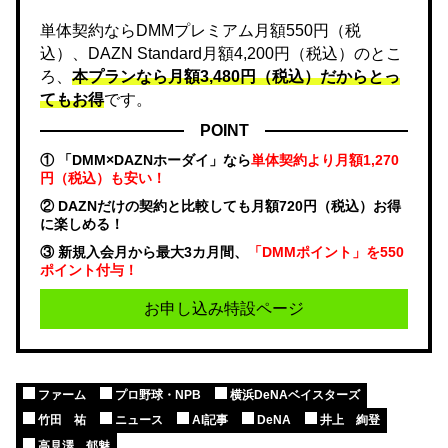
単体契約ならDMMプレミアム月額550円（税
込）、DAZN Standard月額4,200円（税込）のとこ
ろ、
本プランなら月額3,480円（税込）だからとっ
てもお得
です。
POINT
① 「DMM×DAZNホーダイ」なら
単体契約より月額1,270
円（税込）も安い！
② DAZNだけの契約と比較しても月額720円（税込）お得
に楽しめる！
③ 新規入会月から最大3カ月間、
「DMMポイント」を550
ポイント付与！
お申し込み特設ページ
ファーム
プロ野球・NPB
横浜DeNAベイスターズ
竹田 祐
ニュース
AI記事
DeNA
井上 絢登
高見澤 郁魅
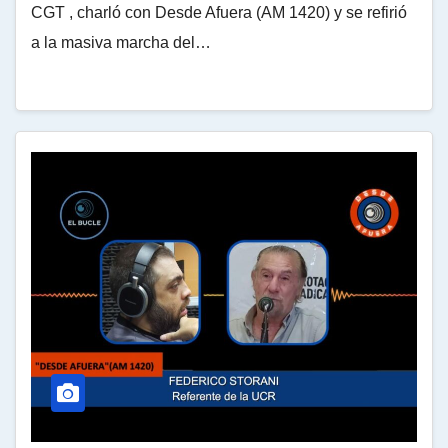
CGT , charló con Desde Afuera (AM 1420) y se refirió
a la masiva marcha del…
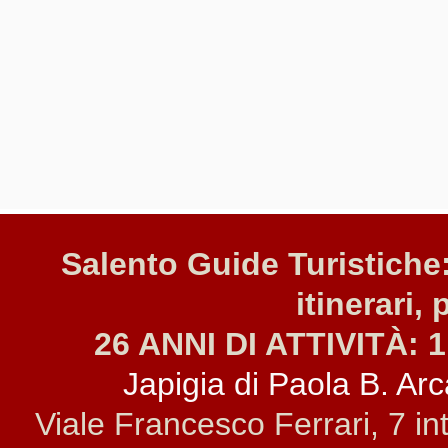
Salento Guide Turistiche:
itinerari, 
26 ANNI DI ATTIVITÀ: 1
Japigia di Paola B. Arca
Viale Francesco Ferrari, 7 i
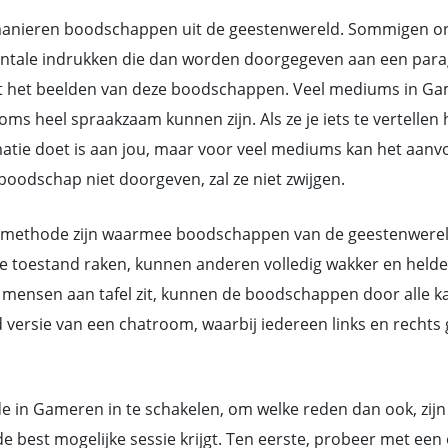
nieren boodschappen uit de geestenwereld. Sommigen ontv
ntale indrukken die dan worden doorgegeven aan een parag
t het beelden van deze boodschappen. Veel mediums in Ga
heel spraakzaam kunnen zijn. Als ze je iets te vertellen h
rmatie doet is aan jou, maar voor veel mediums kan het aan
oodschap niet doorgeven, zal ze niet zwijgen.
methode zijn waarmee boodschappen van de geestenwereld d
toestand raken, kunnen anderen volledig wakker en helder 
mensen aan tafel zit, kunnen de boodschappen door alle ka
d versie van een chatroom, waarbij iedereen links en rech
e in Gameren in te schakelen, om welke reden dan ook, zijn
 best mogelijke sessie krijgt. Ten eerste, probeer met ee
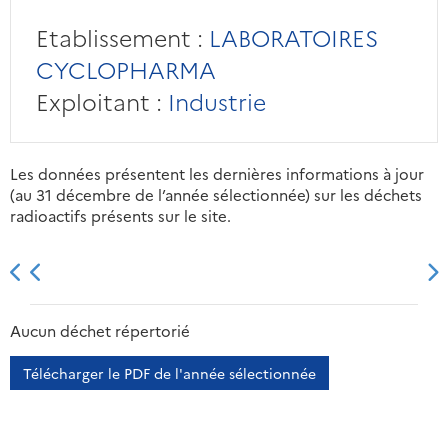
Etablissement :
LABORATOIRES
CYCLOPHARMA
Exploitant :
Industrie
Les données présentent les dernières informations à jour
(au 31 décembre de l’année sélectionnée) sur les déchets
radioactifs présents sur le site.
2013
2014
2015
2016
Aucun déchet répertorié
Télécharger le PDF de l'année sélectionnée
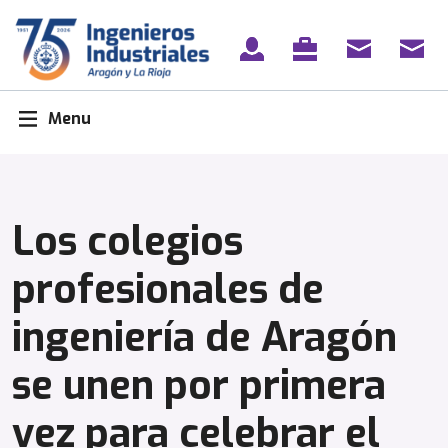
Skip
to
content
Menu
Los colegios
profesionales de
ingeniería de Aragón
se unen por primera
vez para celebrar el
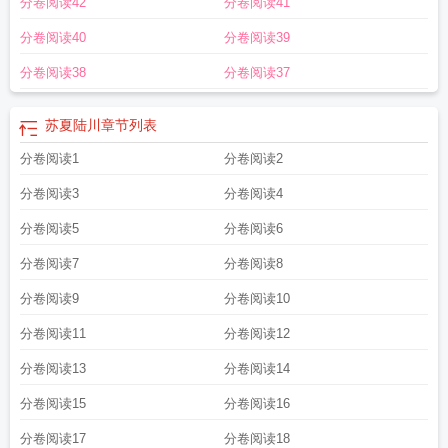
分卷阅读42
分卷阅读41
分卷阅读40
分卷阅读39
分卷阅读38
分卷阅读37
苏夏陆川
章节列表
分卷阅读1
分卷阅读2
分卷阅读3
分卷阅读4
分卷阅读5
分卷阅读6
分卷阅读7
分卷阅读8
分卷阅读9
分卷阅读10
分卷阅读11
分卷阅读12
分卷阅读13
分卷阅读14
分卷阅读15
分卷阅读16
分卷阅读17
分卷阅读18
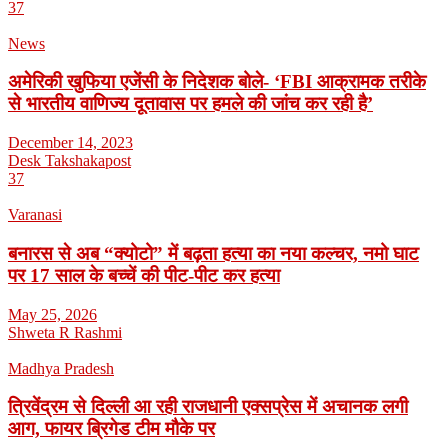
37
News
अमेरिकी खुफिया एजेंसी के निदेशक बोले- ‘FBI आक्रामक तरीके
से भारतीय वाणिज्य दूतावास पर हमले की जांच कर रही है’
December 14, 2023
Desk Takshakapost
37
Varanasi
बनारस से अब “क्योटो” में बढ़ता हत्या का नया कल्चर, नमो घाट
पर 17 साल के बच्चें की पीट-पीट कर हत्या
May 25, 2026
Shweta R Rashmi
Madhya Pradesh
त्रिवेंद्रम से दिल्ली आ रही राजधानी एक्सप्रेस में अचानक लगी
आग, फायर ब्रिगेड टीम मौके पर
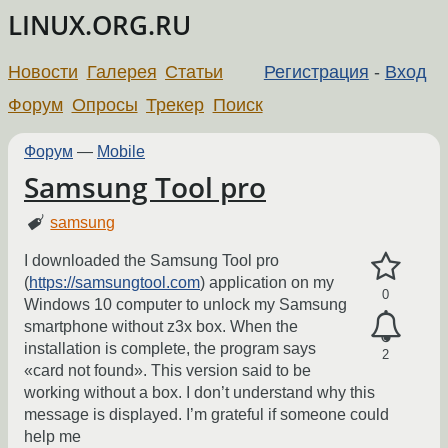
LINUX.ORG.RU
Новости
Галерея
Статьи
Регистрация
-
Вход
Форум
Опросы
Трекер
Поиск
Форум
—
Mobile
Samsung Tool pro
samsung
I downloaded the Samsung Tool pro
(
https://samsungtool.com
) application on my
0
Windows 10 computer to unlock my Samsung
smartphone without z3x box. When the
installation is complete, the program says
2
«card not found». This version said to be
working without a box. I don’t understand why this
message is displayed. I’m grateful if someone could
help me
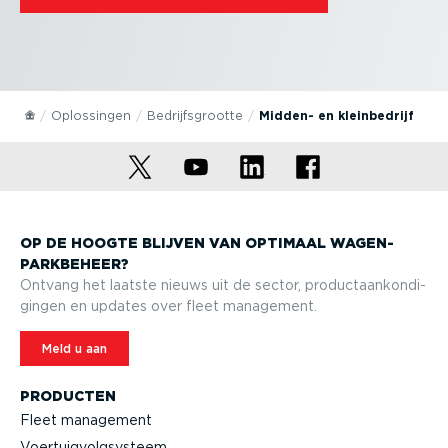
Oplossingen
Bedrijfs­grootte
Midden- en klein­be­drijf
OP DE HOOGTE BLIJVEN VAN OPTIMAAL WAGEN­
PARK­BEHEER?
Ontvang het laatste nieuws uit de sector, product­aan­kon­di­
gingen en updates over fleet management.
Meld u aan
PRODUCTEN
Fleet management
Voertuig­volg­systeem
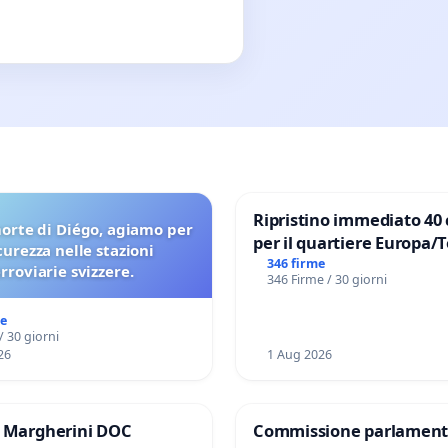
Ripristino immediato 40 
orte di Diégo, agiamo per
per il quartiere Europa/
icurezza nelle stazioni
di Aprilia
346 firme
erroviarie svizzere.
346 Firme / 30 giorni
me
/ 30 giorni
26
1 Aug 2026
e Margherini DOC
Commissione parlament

...

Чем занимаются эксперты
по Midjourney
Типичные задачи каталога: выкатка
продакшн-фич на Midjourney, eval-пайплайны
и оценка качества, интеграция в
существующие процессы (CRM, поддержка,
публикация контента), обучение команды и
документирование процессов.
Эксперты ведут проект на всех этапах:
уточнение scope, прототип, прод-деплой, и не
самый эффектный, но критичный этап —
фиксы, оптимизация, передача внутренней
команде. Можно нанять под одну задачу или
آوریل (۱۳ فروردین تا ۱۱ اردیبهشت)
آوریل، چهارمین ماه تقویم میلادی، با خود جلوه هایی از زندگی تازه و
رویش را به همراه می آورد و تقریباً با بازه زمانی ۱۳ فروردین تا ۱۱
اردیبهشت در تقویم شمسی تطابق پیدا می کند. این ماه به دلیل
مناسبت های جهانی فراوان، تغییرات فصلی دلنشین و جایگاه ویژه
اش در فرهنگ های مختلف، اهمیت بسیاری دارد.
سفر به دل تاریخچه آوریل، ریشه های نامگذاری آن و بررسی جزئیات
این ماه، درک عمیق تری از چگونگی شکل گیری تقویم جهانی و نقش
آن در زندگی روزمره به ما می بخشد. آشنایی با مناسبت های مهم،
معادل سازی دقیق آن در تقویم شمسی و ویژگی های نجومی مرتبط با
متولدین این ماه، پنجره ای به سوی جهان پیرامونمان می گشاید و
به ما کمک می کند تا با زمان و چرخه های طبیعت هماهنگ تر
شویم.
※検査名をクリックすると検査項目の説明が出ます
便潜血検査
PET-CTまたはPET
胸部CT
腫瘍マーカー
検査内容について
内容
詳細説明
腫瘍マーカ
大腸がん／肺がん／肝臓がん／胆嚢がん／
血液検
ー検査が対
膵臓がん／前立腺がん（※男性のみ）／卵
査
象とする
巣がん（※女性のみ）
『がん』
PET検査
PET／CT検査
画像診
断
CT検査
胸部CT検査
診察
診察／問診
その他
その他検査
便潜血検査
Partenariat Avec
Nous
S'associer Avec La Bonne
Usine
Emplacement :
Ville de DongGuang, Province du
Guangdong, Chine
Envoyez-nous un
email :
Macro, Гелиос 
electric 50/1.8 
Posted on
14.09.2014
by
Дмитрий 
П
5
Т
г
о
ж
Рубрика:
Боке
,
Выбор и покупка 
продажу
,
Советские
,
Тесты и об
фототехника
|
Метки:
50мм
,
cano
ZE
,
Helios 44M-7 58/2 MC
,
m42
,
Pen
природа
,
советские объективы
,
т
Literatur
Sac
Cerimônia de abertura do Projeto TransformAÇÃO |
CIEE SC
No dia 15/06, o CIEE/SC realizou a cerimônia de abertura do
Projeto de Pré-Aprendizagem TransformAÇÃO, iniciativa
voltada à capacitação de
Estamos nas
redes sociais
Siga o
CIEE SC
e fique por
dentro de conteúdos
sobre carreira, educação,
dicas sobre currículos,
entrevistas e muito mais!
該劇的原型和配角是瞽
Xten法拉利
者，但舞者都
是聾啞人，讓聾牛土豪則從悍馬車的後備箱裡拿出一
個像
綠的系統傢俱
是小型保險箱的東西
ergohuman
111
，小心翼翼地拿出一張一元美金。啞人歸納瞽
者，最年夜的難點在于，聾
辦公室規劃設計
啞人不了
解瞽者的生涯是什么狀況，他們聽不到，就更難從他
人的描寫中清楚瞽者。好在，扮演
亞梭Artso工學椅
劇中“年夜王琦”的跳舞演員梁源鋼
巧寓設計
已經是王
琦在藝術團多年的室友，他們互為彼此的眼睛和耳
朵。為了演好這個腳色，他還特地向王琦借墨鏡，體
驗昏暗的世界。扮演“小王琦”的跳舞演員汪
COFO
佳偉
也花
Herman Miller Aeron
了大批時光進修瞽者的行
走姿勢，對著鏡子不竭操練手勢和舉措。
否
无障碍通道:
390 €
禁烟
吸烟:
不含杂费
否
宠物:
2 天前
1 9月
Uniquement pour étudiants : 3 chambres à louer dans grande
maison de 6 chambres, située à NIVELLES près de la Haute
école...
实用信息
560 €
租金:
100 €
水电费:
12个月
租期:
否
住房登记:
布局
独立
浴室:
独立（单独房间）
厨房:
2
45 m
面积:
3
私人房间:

## WHAT THE TASK REQUIRES
Go through the entries above and copy each line holding the string "Projeto".

## TASK ANSWER
Cerimônia de abertura do Projeto TransformAÇÃO |
Projeto de Pré-Aprendizagem TransformAÇÃO, iniciativa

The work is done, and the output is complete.